When I was growing up you couldn’t see the paint on my walls in my bedroom. Every inch of my walls were covered with posters, pictures from magazines, and even pictures from newspapers. I loved sports and you could tell the minute you stepped foot in my room.
One generation of heroes to the next
My walls were covered from corner to corner with Michael Jordan, Ozzie Smith, and Tony Dorsett images. Although I never said it, you could pretty much guess these sports stars were my heroes. I admired them, was inspired by them, and wanted to be just like them.

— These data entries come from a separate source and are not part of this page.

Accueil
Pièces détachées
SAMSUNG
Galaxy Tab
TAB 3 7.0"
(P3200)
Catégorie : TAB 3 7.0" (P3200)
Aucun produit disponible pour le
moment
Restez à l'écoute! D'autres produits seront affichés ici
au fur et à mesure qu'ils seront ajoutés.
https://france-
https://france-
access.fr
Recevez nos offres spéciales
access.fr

My kids are very similar to me in the fact they are “growing up sports” like me and my brother. My kids also are big Marvel comic fans, so they enjoy superheroes as much as sports stars. My boys even have pictures and “art” (pictures they’ve created and colored) hanging on their walls.
All dads want this
Most dads will probably never say it, but the best feeling in the world, and a dream come true is to be your kids hero. That dream came true for me last week.
I’m coaching my son, Jackson’s basketball team, and last week they were trying on uniforms and selecting jersey numbers. Each kid got to choose their own number. Jackson and one of his friends both said they wanted #3 at the same time. Of course they both couldn’t sear #3 so a decision had to be made. Somebody had to choose something else, or we’d have to decide for them.

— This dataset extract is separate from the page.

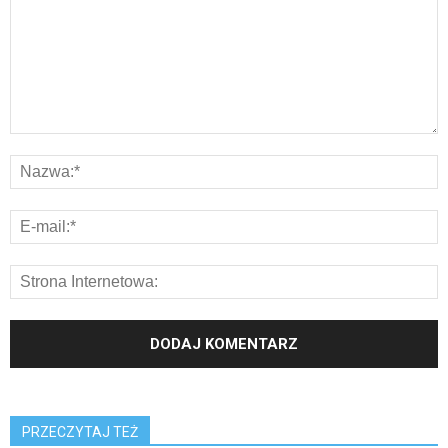
PRZECZYTAJ TEŻ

Choosing more than a jersey number
Before it got that far, Jackson said, “no, I don’t want #3, I want #10.” So, cool situation resolved. I wasn’t sure why he first wanted #3, or why he later chose #10. I couldn’t think of any player who wears #10 that he was familiar with. Last I remember we were watching YouTube highlights and shooting videos of Stephen Curry, who wears #30. I originally assumed he’d go from #3 to #30, but he didn’t.

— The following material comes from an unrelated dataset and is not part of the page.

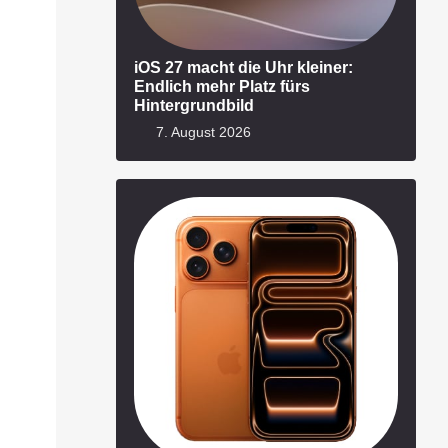
iOS 27 macht die Uhr kleiner:
Endlich mehr Platz fürs
Hintergrundbild
7. August 2026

So, later I asked him, “who is #10, why did you choose that number?” He smiled big, and proudly said, that’s your number dad. I was shocked! Number 10 was the number I wore in high school the year we won the state championship. I had no clue he even knew my number. My playing days are very rarely, if ever, talked about in our house, and especially not my jersey number.
“I want to be like my dad!”
But what that meant to me was first, he noticed, and second he wanted to be like his dad. Very few kids say they want to be like their dad. They make pick up habits, and learn things from them. But when asked they’ll usually say someone they see on TV, in comic books, or playing their favorite sport. So that moment to me was a dream come true.
I later told my wife, half-jokingly, but really more serious that if it never happens again, or I never hear it again, I know for at least this season my son wanted to be like me, which means I qualify as his hero! BEST. DAY. EVER!
What would it mean for your kid to acknowledge in some way that you are his/her hero?